A Feature Cross is a product of two or more features in a machine learning model that amplifies the ability to understand complex relations, especially when individual features aren’t powerful predictors themselves.


Assume you’re playing a video game where you have health and armour as two separate features. Each on their own may not be very useful to predict your success in the game. Nonetheless, if we consider them combined into a single feature (say, ’total_defense’), you have a better predictor of how well you might do. That’s a feature cross.

In-depth explanation

In essence, a Feature Cross is multiplication or a ‘combination’ of two or more features (input variables) in a machine learning model. They’re especially useful when interaction between variables can’t be captured by the individual variables independently.

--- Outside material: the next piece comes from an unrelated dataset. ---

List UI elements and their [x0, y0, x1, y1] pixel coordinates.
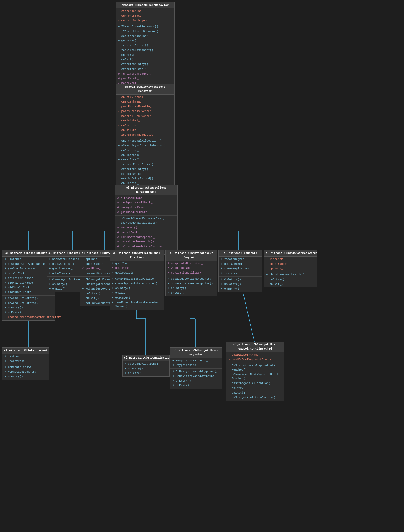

Consider a linear regression model where you’re predicting home prices. You have two features: ‘distance to city centre’ and ’number of rooms’. Individually, they could provide some prediction power: houses closer to the centre might be more expensive, and larger houses can carry higher prices. However, suppose there’s an interaction effect: larger houses closer to the centre are significantly more expensive than what you’d expect by just considering the two factors independently. One way to capture this is by creating a feature cross that multiplies these two features. Then, your model could learn a weight for this ‘crossed’ feature, enabling it to capture the effect.

Feature crosses aren’t limited to combining two features. You could have a cross of three, four, or more features, as long as such combinations help capture complex relationships that wouldn’t be captured otherwise. However, each added feature increases the complexity and computational requirements of the model.

In addition, feature crosses aren’t simply for numerical features. They’re very common with categorical features. For instance, in a model predicting user’s click-through rate on an advertisement, you might have ’time_of_day’ and ‘device_type’ as unique features. However, you could learn more by considering the combination (’evening’, ‘mobile’), indicating a unique behaviour pattern that wasn’t apparent in the separate features.

Remember that creating feature crosses doesn’t mean the original features should be removed from the model. They could still contribute unique information that isn’t embodied in the feature cross. So, typically, models include both the original features and their crosses.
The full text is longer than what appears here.